Records to process:
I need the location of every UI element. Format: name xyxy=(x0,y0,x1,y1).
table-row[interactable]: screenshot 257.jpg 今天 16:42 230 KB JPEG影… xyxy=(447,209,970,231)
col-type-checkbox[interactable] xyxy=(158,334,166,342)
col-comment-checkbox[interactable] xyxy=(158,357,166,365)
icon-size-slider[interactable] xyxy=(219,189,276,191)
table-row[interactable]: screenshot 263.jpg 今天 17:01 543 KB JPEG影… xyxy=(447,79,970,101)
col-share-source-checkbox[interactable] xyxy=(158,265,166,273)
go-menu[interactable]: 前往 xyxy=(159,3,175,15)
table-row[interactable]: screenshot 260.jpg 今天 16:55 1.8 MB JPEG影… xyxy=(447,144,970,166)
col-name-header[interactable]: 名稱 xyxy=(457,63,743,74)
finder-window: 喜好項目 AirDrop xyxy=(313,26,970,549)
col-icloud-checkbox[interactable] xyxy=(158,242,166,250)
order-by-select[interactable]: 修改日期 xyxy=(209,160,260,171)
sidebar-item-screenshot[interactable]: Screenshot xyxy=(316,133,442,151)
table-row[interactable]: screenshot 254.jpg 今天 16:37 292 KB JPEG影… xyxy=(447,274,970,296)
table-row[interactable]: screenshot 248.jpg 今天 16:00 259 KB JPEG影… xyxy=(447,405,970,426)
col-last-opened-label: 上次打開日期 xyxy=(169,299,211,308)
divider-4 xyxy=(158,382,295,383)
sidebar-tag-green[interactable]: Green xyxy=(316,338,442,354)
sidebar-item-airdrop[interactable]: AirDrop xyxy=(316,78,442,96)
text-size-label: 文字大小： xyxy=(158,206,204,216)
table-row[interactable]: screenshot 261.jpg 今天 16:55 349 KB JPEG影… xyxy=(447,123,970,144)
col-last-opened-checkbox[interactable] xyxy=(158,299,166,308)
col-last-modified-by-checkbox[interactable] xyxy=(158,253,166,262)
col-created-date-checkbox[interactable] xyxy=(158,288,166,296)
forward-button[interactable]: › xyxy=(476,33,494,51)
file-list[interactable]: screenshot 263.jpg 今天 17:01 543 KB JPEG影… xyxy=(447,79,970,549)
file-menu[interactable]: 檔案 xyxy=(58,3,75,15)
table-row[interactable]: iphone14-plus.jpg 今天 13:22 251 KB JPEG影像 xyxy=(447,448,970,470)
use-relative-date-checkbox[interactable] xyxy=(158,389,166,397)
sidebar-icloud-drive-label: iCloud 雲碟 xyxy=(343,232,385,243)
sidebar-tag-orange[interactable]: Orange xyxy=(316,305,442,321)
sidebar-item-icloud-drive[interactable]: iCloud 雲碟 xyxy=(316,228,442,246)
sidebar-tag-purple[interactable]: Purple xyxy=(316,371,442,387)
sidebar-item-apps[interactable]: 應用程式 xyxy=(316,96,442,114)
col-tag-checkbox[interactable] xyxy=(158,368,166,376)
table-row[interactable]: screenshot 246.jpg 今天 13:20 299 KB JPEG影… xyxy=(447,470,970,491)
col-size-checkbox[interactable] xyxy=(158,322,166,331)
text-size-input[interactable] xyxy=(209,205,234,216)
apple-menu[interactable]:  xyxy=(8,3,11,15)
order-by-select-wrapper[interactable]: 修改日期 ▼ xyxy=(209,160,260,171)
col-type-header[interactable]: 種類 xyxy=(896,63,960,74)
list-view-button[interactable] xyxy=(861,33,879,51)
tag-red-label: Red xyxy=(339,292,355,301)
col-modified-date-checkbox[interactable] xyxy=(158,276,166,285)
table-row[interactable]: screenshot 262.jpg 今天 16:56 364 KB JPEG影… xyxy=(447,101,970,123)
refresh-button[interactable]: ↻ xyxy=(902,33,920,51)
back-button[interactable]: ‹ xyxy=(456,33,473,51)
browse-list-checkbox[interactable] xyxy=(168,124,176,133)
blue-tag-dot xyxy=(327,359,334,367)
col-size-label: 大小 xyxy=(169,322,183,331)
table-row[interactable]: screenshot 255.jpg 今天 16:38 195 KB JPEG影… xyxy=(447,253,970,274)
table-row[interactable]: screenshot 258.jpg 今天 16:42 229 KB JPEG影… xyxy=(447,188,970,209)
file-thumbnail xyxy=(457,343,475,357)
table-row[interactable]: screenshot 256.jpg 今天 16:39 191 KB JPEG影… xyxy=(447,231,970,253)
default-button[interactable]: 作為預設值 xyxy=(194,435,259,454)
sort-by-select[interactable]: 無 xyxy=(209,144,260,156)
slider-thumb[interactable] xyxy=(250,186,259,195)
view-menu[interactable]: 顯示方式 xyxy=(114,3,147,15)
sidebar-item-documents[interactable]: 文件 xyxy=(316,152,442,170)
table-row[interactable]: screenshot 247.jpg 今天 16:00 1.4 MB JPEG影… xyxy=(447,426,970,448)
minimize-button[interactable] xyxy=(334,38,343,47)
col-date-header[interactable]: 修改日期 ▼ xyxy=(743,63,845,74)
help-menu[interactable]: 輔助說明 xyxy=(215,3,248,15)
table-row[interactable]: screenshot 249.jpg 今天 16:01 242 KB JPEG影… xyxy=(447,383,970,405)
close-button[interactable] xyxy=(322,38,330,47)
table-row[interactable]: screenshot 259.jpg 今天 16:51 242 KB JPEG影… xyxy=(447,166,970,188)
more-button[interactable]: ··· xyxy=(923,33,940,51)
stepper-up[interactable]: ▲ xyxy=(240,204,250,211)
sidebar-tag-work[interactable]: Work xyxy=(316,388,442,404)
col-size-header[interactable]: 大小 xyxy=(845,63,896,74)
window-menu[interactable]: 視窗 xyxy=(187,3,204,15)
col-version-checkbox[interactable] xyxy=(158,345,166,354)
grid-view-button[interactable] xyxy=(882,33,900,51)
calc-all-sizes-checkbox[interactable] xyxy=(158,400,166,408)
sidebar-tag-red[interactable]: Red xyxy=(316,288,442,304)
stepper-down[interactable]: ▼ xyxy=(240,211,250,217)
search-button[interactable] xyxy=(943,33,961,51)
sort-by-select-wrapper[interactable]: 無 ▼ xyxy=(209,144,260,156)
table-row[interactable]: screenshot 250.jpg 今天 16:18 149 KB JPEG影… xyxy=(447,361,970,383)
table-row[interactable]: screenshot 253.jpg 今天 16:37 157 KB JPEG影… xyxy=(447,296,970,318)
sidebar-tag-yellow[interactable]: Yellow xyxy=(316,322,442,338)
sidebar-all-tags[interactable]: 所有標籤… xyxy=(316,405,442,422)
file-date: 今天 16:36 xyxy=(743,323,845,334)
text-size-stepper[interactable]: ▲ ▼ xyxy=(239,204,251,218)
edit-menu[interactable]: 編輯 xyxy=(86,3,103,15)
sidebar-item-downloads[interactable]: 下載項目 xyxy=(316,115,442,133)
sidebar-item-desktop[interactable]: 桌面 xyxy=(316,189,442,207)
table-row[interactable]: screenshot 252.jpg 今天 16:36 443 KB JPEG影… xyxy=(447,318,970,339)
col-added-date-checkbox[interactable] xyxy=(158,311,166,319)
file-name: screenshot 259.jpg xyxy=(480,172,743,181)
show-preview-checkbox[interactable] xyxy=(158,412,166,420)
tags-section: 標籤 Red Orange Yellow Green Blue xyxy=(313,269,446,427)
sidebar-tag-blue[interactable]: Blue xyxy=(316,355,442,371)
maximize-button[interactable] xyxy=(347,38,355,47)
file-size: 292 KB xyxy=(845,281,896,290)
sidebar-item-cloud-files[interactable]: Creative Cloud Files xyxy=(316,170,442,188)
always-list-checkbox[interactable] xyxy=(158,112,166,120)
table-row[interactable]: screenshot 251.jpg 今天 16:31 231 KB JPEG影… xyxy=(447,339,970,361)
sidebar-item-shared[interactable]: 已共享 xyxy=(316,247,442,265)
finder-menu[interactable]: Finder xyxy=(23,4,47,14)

--

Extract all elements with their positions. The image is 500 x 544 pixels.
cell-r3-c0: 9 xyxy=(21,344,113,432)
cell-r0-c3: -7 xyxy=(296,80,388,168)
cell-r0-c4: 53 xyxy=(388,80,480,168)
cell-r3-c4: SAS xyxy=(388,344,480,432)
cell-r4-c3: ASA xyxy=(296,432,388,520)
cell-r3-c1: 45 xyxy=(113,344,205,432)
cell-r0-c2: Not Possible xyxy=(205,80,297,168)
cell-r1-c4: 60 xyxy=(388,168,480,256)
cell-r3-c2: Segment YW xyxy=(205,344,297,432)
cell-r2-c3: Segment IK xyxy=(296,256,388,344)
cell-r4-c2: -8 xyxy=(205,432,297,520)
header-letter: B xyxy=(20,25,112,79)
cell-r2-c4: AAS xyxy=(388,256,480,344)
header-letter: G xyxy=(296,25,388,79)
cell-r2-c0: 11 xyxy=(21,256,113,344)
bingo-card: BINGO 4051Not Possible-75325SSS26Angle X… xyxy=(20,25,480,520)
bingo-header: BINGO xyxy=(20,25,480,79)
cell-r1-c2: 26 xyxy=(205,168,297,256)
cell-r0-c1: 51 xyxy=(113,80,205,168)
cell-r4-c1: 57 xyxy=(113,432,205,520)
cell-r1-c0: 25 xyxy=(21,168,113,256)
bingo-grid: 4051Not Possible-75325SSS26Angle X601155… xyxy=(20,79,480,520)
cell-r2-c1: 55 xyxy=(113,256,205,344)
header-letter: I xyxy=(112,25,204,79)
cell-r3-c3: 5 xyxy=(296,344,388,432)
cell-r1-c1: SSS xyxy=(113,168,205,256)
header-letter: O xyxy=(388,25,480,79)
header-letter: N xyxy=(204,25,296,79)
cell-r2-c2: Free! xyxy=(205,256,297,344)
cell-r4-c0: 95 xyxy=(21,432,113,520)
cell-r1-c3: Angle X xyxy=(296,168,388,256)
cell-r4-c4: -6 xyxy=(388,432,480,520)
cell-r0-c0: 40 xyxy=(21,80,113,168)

---

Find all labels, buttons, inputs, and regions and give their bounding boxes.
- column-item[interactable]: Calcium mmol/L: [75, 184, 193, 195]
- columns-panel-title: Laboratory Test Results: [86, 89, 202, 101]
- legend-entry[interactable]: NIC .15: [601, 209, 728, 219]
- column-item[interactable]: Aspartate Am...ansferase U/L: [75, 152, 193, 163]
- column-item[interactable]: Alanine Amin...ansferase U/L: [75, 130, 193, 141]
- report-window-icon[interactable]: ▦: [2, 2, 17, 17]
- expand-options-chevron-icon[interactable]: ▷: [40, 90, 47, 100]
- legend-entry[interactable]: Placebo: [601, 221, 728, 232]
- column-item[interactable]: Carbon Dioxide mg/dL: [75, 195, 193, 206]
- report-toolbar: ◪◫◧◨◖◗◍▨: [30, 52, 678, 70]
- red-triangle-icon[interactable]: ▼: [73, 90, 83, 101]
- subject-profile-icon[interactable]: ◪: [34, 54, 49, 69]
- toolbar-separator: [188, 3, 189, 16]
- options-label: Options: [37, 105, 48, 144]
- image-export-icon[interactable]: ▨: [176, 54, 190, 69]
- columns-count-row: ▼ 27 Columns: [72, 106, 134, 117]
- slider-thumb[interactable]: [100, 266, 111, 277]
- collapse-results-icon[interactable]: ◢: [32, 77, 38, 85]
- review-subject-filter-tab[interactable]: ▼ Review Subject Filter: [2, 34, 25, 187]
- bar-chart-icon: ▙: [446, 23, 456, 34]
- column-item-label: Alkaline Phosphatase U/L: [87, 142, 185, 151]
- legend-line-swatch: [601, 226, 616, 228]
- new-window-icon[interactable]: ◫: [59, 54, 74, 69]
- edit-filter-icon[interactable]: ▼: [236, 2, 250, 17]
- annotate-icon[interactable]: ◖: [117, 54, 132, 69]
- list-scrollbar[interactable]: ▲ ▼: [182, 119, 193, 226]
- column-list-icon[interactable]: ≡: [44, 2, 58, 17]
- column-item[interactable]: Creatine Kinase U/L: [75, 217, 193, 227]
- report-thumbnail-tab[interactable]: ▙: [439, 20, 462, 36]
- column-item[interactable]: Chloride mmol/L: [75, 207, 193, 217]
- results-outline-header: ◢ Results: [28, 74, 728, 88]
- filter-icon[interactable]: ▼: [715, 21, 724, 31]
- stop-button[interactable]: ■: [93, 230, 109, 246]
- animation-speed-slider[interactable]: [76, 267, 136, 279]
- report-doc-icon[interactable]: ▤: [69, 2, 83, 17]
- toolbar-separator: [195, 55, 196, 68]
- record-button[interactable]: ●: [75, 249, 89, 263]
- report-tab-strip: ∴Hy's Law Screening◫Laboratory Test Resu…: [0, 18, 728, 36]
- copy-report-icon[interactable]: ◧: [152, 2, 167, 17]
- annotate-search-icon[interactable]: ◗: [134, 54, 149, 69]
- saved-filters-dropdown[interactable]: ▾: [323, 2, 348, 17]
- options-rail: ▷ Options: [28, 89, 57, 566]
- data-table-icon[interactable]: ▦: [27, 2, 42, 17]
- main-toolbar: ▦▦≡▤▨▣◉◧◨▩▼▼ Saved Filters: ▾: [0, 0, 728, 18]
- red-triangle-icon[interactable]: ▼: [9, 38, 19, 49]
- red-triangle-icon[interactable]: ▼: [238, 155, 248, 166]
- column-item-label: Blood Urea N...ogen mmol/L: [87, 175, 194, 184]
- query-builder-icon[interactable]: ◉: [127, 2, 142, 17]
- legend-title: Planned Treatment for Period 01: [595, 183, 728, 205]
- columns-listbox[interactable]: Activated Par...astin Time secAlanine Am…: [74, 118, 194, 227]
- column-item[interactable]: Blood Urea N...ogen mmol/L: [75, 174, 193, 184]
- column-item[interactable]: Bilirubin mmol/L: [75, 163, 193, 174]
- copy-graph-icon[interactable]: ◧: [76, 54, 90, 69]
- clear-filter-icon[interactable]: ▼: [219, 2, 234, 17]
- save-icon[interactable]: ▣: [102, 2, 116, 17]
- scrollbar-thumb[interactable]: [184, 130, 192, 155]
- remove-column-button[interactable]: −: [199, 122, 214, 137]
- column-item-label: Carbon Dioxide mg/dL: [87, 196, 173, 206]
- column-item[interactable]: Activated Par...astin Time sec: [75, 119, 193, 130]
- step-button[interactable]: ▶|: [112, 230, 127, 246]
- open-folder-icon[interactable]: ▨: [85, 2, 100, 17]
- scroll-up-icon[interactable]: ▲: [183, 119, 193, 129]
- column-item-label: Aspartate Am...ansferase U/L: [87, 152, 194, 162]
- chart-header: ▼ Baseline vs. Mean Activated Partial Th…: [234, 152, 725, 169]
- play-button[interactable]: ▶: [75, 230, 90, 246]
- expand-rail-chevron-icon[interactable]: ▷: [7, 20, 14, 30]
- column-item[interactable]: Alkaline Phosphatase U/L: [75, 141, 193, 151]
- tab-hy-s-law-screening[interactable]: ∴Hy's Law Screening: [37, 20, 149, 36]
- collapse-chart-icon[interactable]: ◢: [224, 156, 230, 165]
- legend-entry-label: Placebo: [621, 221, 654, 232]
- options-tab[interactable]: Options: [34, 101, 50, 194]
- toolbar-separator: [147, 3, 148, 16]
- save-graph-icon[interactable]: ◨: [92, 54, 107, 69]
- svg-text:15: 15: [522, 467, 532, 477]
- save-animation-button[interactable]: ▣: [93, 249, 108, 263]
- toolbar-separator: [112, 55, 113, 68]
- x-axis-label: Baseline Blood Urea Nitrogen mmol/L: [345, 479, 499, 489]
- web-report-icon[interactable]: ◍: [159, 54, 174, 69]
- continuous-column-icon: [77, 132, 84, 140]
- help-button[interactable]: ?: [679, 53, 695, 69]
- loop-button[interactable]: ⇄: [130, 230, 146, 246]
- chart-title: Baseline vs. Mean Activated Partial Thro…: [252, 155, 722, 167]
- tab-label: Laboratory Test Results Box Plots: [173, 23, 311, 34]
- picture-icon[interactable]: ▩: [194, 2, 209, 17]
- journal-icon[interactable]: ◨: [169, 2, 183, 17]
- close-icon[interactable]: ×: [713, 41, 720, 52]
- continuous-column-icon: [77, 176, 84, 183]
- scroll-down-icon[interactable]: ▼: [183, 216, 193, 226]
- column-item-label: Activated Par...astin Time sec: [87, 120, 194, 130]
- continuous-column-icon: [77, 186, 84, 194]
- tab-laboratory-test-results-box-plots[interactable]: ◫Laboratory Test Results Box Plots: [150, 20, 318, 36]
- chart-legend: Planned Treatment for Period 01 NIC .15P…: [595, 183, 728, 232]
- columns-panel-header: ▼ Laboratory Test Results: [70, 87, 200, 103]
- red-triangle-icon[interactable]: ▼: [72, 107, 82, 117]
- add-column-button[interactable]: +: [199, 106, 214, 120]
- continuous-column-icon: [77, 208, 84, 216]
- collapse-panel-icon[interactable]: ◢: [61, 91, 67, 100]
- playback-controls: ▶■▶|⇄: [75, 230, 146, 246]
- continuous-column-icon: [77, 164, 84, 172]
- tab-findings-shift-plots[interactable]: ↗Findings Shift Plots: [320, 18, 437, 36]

Work to complete: Using the material above, gather every line that includes "slider".

Task output:
icon-size-slider[interactable] xyxy=(219,189,276,191)
slider-thumb[interactable] xyxy=(250,186,259,195)
- slider-thumb[interactable]: [100, 266, 111, 277]
- animation-speed-slider[interactable]: [76, 267, 136, 279]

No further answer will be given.